-------- Study material

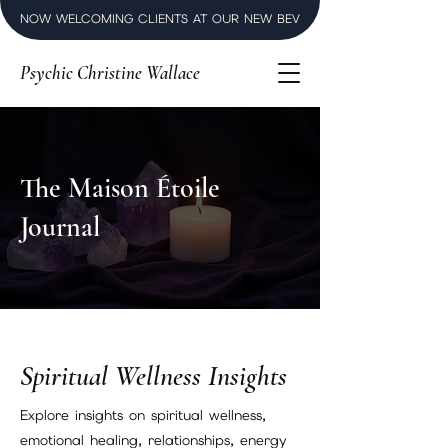
NOW WELCOMING CLIENTS AT OUR NEW BEVERLY HILLS LUXURY SPI
Psychic Christine Wallace
The Maison Étoile
Journal
Spiritual Wellness Insights
Explore insights on spiritual wellness,
emotional healing, relationships, energy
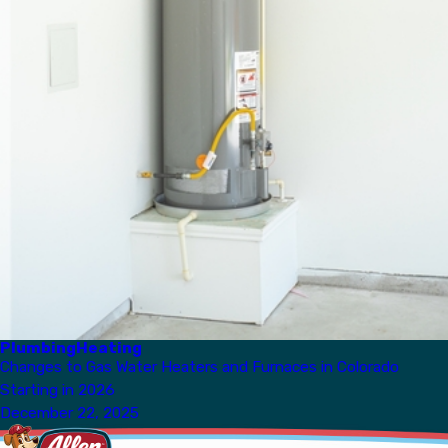
Plumbing
Heating
Changes to Gas Water Heaters and Furnaces in Colorado
Starting in 2026
December 22, 2025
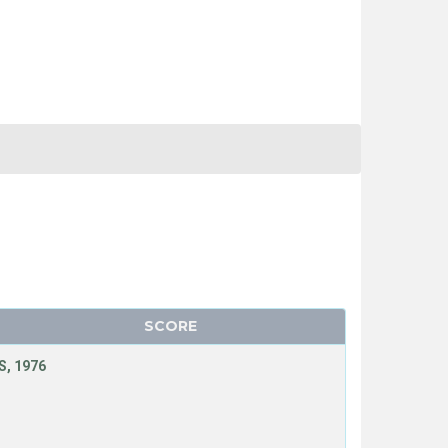
SCORE
, 1976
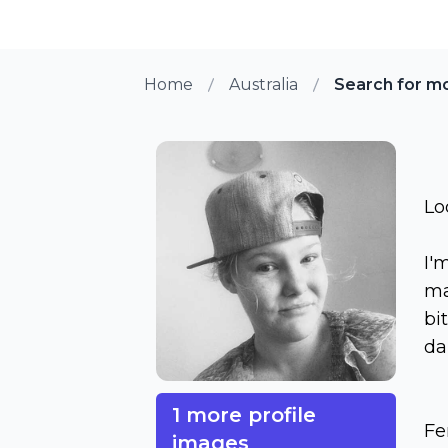
Home
Australia
Search for m
Lo
I'
ma
bi
da
1 more profile
Fe
images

----------------

_Problem details_
Copy all the material exactly; omit images.

_Written reply_
NOW WELCOMING CLIENTS AT OUR NEW BEVERLY HILLS LUXURY SPI
Psychic Christine Wallace
The Maison Étoile
Journal
Spiritual Wellness Insights
Explore insights on spiritual wellness,
emotional healing, relationships, energy
Plumbing
Heating
Changes to Gas Water Heaters and Furnaces in Colorado
Starting in 2026
December 22, 2025
SCORE
, 1976
Home
Australia
Search for m
Lo
I'
ma
bi
da
1 more profile
Fe
images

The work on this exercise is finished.